**Work to complete:**
The output should be the listing below, limited to the lines from the one with "You are a GUI agent. The screenshot is 938×2576." through the one with "RSS (702, 63)", exact and without pictures.

**Information:**
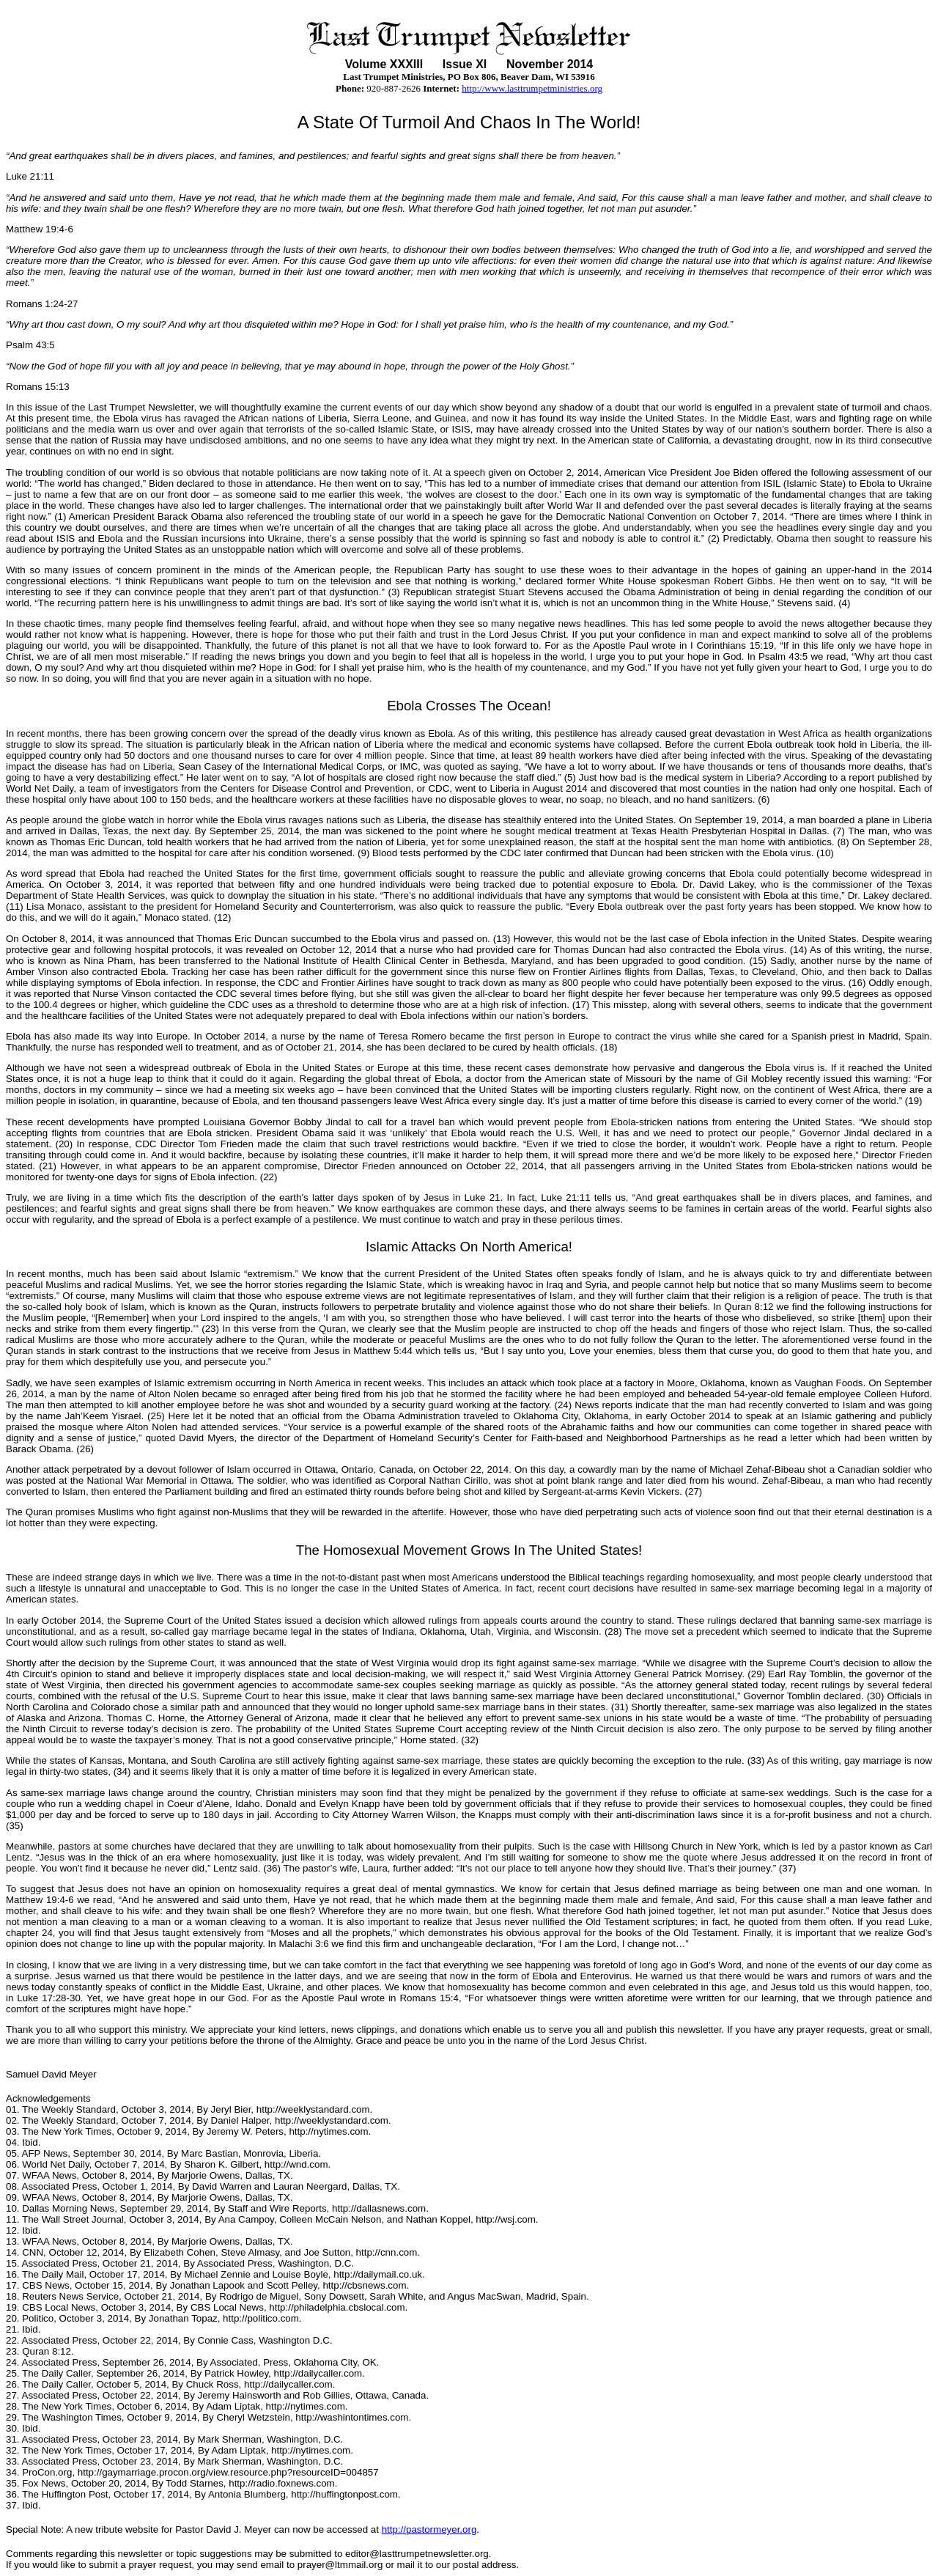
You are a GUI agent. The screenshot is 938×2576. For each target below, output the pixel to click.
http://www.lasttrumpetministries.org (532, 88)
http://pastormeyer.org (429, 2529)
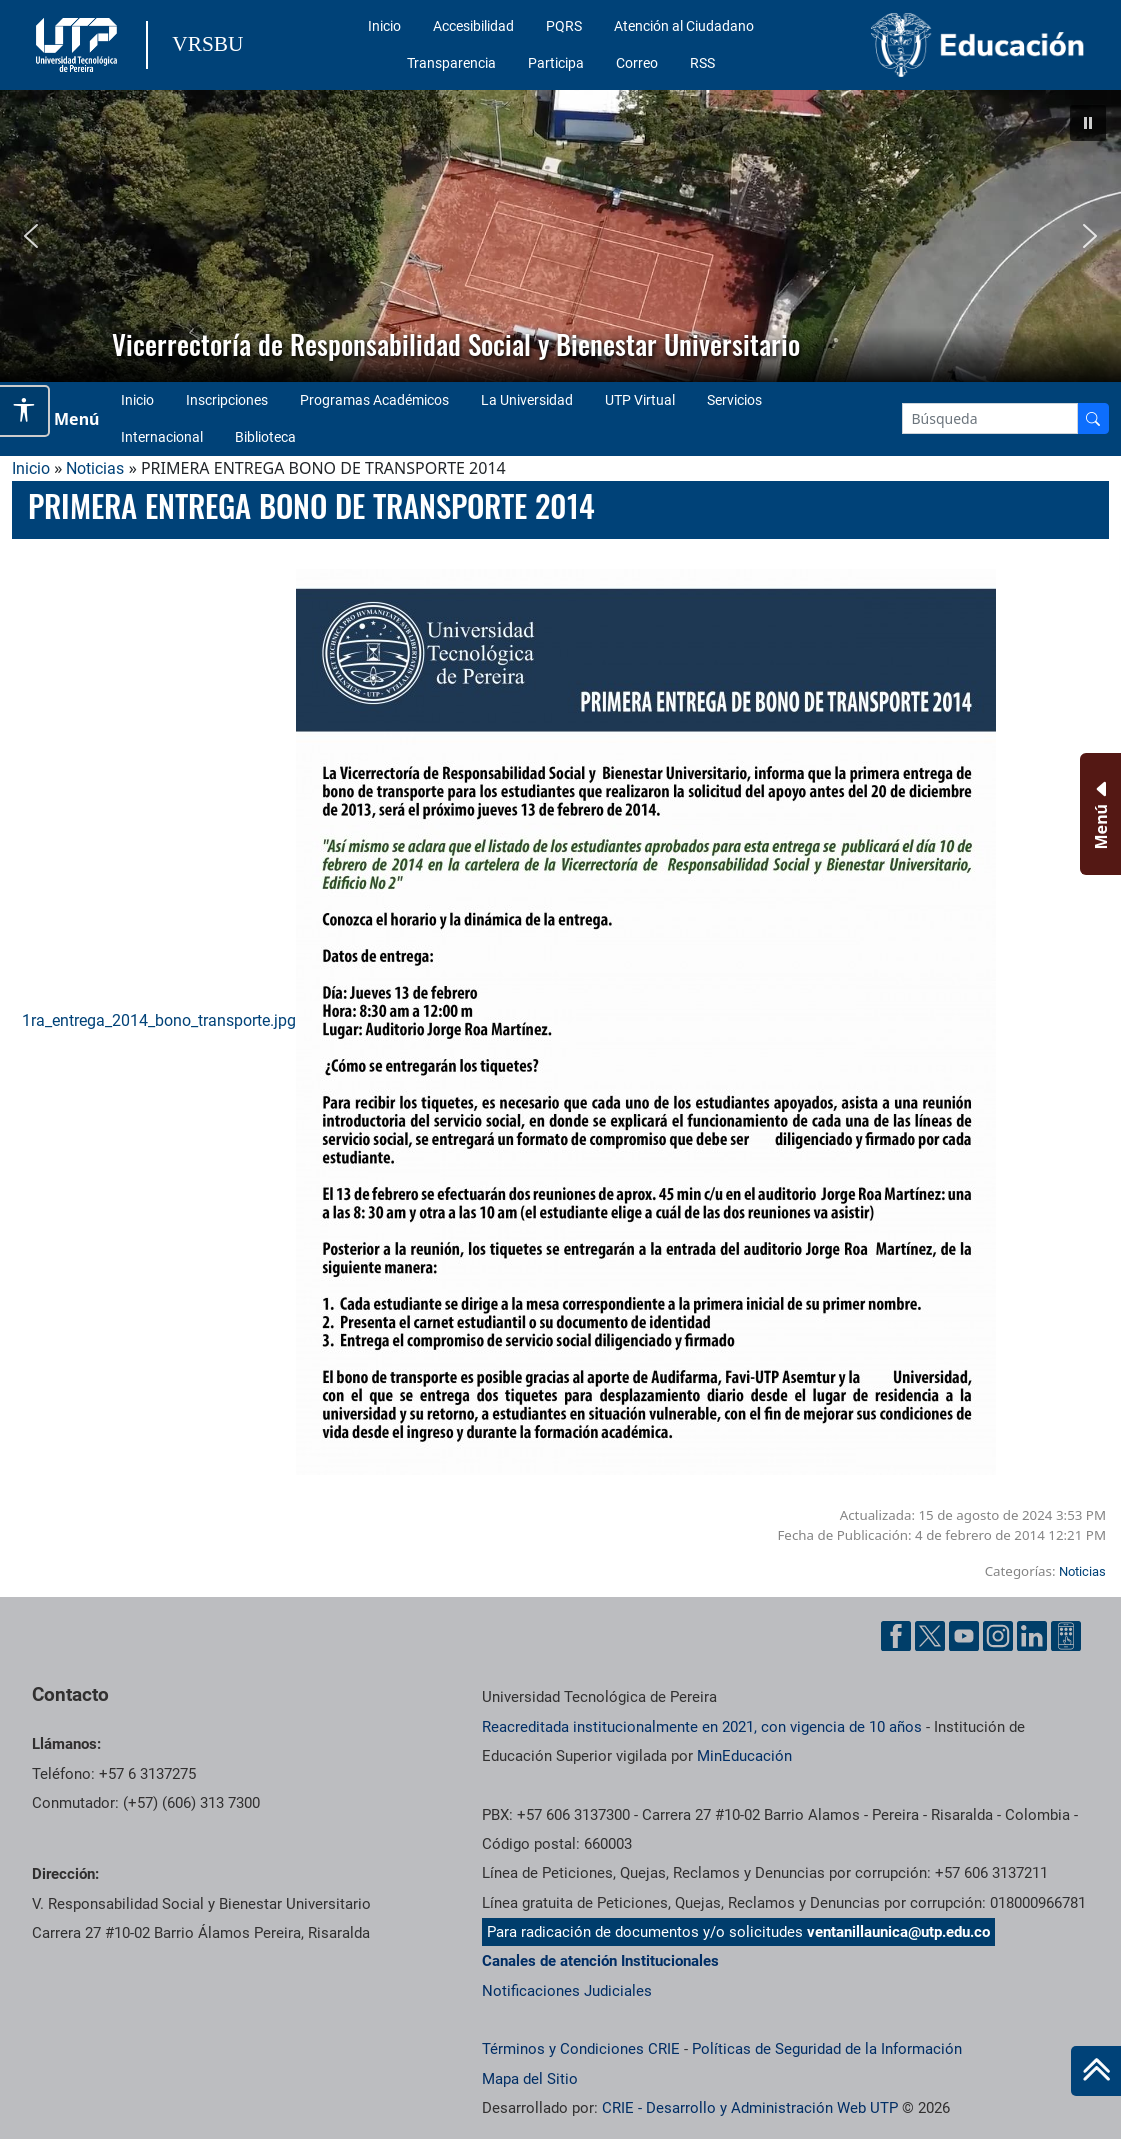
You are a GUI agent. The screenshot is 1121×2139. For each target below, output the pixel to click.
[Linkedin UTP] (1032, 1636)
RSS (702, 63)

==

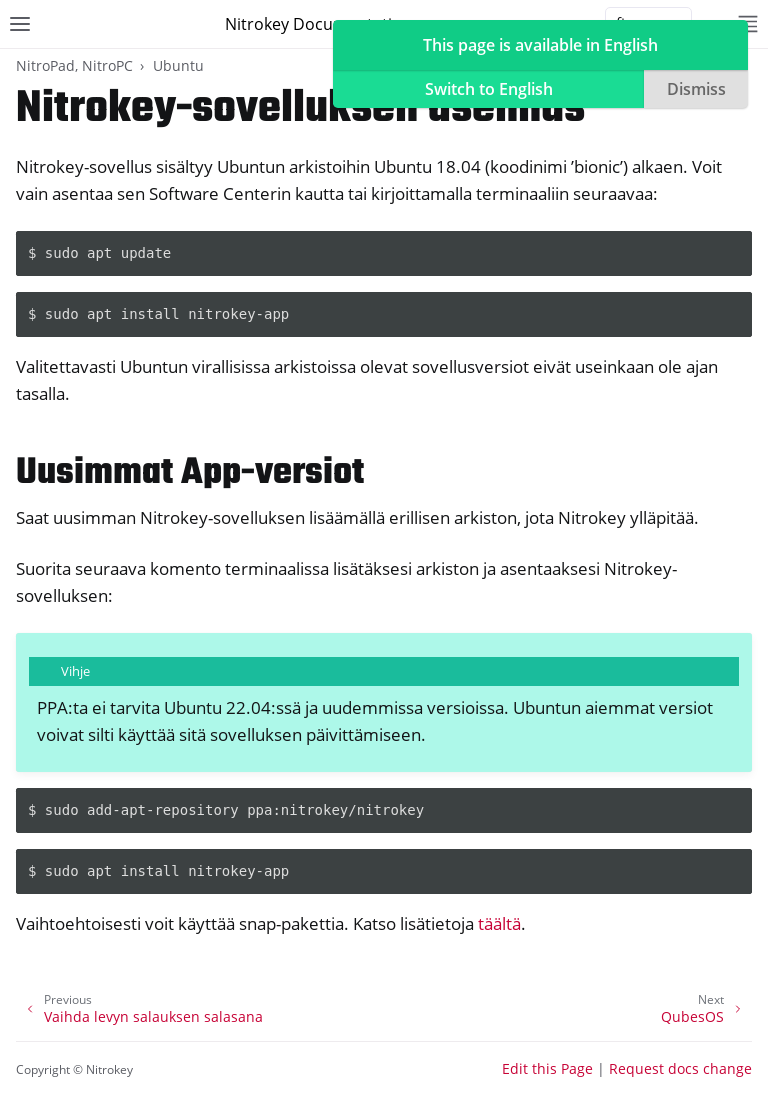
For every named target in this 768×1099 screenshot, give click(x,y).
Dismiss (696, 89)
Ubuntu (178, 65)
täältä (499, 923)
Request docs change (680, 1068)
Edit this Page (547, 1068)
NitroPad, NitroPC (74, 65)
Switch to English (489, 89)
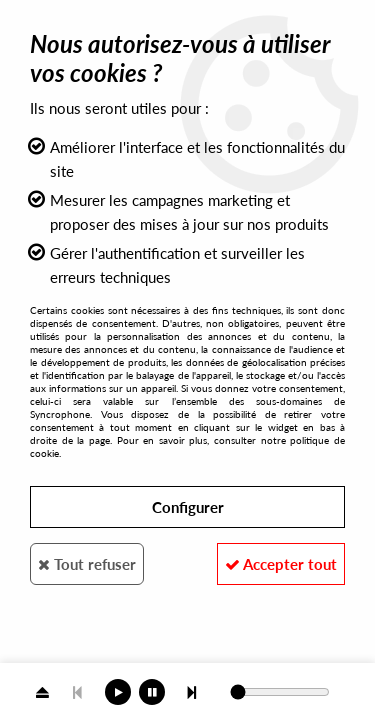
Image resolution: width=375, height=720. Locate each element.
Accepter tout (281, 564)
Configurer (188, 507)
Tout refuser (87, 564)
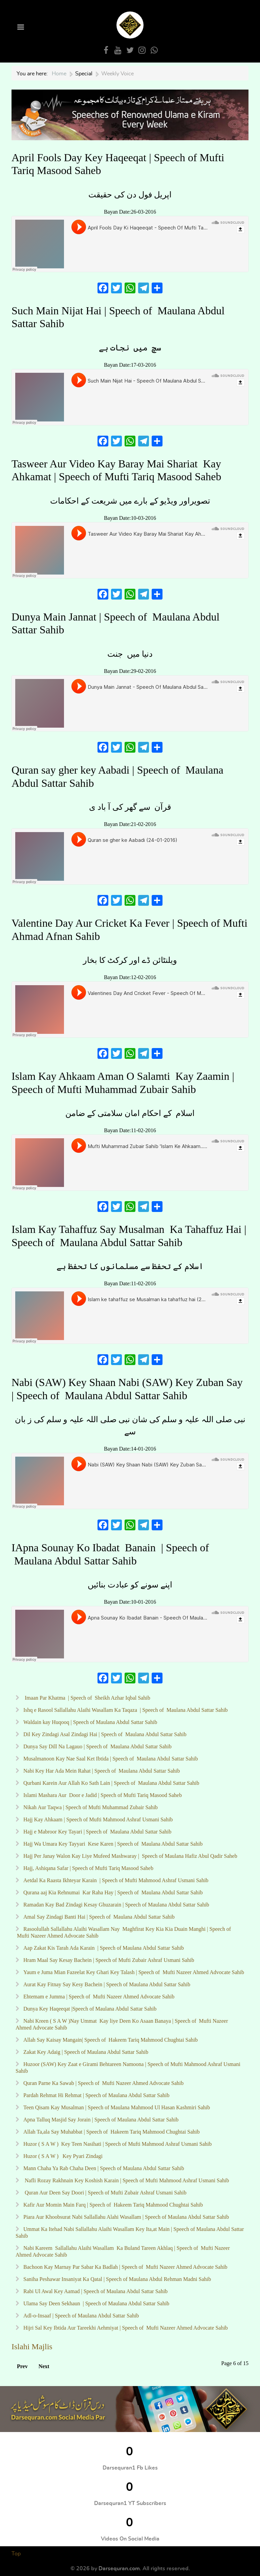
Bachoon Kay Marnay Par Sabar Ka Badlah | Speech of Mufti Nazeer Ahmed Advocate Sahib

--

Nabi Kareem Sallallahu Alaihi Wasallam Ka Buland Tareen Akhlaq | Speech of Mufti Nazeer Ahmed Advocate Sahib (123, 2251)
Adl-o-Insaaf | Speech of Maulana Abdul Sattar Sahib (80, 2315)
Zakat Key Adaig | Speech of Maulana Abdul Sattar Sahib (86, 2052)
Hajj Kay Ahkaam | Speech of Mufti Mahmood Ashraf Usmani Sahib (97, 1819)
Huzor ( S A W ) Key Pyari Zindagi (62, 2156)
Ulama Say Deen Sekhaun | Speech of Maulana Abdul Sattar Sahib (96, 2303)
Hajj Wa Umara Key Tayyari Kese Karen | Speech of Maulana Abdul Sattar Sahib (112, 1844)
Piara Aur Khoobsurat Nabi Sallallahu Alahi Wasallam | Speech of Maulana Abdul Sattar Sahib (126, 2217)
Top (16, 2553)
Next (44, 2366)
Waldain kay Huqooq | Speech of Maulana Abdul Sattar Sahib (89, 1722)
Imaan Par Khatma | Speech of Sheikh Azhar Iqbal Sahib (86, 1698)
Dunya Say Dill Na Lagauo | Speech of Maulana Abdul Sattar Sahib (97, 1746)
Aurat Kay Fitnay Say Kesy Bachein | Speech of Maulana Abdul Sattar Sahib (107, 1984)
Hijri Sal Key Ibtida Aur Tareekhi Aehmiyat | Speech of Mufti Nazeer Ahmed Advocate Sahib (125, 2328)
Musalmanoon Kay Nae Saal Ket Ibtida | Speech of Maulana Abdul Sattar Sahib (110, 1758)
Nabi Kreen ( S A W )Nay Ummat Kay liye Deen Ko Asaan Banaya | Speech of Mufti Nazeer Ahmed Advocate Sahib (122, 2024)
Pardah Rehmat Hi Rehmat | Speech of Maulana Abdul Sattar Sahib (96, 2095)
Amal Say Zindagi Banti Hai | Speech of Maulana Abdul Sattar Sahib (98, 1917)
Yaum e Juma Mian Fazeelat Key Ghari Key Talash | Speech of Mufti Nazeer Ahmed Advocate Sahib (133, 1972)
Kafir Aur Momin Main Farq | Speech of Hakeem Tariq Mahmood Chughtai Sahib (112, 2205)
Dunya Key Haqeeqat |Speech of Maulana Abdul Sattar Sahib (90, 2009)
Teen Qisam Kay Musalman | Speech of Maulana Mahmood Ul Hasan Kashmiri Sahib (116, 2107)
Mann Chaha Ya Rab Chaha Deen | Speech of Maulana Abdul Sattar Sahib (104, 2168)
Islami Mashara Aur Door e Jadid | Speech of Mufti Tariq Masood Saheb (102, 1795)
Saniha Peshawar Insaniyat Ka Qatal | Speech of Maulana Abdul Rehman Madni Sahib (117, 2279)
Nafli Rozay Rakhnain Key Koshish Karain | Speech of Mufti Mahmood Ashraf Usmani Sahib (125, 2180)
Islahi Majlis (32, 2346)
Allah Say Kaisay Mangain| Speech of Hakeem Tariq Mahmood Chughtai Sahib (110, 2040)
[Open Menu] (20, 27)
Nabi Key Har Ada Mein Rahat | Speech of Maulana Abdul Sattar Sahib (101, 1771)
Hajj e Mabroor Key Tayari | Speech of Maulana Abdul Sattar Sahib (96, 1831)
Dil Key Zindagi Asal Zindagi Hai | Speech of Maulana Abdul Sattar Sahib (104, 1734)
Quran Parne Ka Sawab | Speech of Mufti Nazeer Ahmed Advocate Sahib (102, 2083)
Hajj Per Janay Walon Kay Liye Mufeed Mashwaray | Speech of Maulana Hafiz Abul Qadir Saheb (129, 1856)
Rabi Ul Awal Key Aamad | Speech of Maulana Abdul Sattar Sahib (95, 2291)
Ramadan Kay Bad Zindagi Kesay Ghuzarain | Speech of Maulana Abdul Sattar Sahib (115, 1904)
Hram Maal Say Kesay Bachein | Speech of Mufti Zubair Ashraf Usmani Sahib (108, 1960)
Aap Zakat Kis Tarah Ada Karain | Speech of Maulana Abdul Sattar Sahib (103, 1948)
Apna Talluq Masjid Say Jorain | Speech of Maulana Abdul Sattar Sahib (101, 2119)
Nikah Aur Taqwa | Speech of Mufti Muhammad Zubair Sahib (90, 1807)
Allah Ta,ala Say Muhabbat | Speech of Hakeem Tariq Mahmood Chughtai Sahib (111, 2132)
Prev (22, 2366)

**Output:**
You are a GUI agent. The screenshot is 938×2576. For each target below, output the pixel to click.
http://www.lasttrumpetministries.org (532, 88)
http://pastormeyer.org (429, 2529)
You are a GUI agent. The screenshot is 1121×2139. For each target below, output the pixel to click.
[Linkedin UTP] (1032, 1636)
RSS (702, 63)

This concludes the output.